Ex-Ensemble developer Dusty Monk says Ensemble Studios spent three years developing a WOW killer--before Microsoft suddenly pulled the plug. 










In July 2005, evidence surfaced that Age of Empires developer Ensemble Studios was working on a Halo-based massively multiplayer online role-playing game. Two weeks after Microsoft closed Ensemble in September 2008, reports surfaced that the project in question had been set in the Halo universe. Apparent art assets from the game surfaced, showing a sci-fi world which bore a resemblance to the wildly popular fantasy MMORPG World of Warcraft. 

 Ex-Ensembler Dusty Monk said he worked for three years on the Halo MMORPG, code-named "Titan."




Two years later, a former Ensemble developer has pulled back the curtain on the stillborn Halo MMORPG to IncGamers. Ex-Ensemble Studios member Dusty Monk, who founded indie shop Windstorm Studios last March, told the game site that Microsoft had planned for the Halo MMORPG to be a full-on competitor to WOW. 

What made Ensemble think they could take on the biggest MMORPG in world? Money, for one. Microsoft allocated $90 million to develop the project, and given its deep pockets, would've likely given more. Secondly, its tight-knit team had confidence.
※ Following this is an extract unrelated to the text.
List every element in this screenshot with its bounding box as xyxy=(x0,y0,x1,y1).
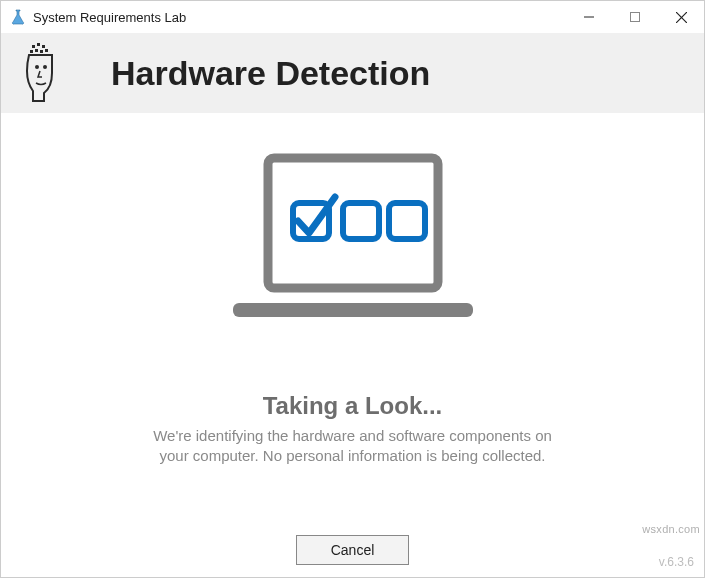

Ensemble had success taking on Blizzard's real-time-strategy games, and had studied its opponent enough to think it could compete against WOW. Third and foremost, it had Halo, unquestionably one of the most popular brands in gaming. 

 Microsoft apparently had budgeted $90 million for the project so it could take on WOW.




Unfortunately, after over three years in development, the project was undone by one little white box--and a lot of office politics. "There was a bit of a changing of the guard at Microsoft at this time," Monk explained to IncGamers. "Microsoft, from its gaming division, was really changing directions. They were looking really hard at the Nintendo Wii and they were really excited by the numbers that the Wii was turning. This was about the time that Microsoft decided that its Xbox platform and Xbox Live Arcade really needed to go more in the direction of appealing to a more casual, broader audience."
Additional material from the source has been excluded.